##### SOURCE MATERIAL #####

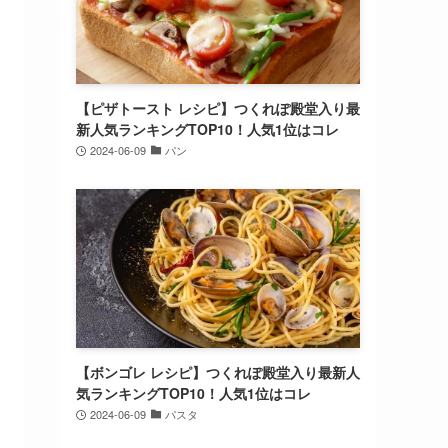
【ピザトースト レシピ】つくれぽ殿堂入り最
新人気ランキングTOP10！人気1位はコレ
2024-06-09
パン
【ボンゴレ レシピ】つくれぽ殿堂入り最新人
気ランキングTOP10！人気1位はコレ
2024-06-09
パスタ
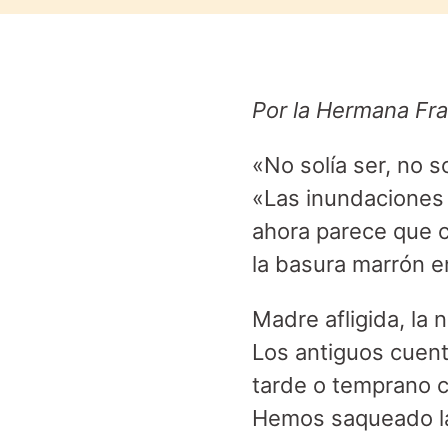
Por la Hermana Fr
«No solía ser, no s
«Las inundaciones 
ahora parece que 
la basura marrón e
Madre afligida, la 
Los antiguos cuent
tarde o temprano
Hemos saqueado la 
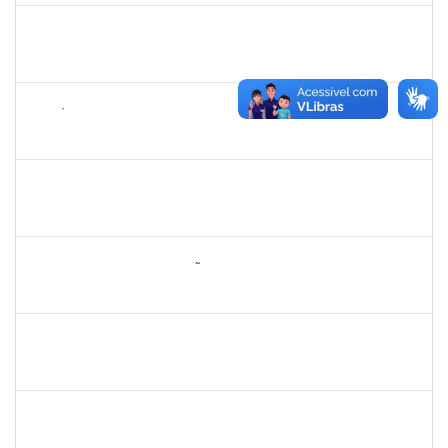
2257623
SILVANIA CONCEICAO SILVA
Técnico
23007.00004824/2025-76
06/10/2025
04/11/2025
Concluído
1143381
FABRÍCIO MENDES MIRANDA
Técnico
23007.00010774/2025-58
07/08/2025
04/11/2025
Concluído
1836556
DANIEL TEIXEIRA DE QUADROS
Técnico
23007.00002962/2025-07
11/08/2025
08/11/2025
Concluído
2260005
ESTEFANIA DA CONCEIÇÃO NEVES
Técnico
23007.00013074/2025-38
17/10/2025
15/11/2025
Concluído
1451453
ANGELITA MARIA BOGADO
Docente
23007.00006022/2025-31
18/08/2025
15/11/2025
Concluído
1355180
ANTONIO CARLOS DE ALMEIDA PORTELA
Docente
23007.00013042/2025-29
18/08/2025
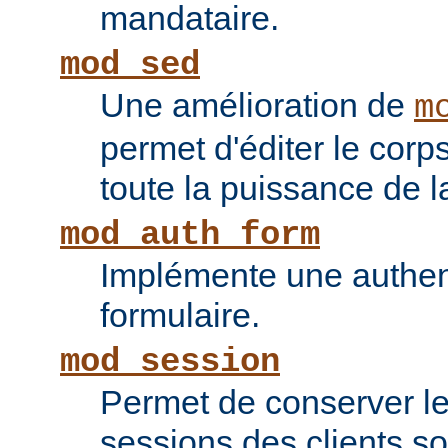
mandataire.
mod_sed
Une amélioration de
m
permet d'éditer le corp
toute la puissance de
mod_auth_form
Implémente une authent
formulaire.
mod_session
Permet de conserver l
sessions des clients s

#####

> _EXERCISE INSTRUCTIONS_
Retype all the data exactly, please, without pictures.

> _PROBLEM SOLUTION_
【ピザトースト レシピ】つくれぽ殿堂入り最
新人気ランキングTOP10！人気1位はコレ
2024-06-09
パン
【ボンゴレ レシピ】つくれぽ殿堂入り最新人
気ランキングTOP10！人気1位はコレ
2024-06-09
パスタ
Por la Hermana Fr
«No solía ser, no s
«Las inundaciones 
ahora parece que 
la basura marrón e
Madre afligida, la 
Los antiguos cuent
tarde o temprano
Hemos saqueado la 
2257623
SILVANIA CONCEICAO SILVA
Técnico
23007.00004824/2025-76
06/10/2025
04/11/2025
Concluído
1143381
FABRÍCIO MENDES MIRANDA
Técnico
23007.00010774/2025-58
07/08/2025
04/11/2025
Concluído
1836556
DANIEL TEIXEIRA DE QUADROS
Técnico
23007.00002962/2025-07
11/08/2025
08/11/2025
Concluído
2260005
ESTEFANIA DA CONCEIÇÃO NEVES
Técnico
23007.00013074/2025-38
17/10/2025
15/11/2025
Concluído
1451453
ANGELITA MARIA BOGADO
Docente
23007.00006022/2025-31
18/08/2025
15/11/2025
Concluído
1355180
ANTONIO CARLOS DE ALMEIDA PORTELA
Docente
23007.00013042/2025-29
18/08/2025
mandataire.
mod_sed
Une amélioration de
m
permet d'éditer le corp
toute la puissance de
mod_auth_form
Implémente une authent
formulaire.
mod_session
Permet de conserver l
sessions des clients s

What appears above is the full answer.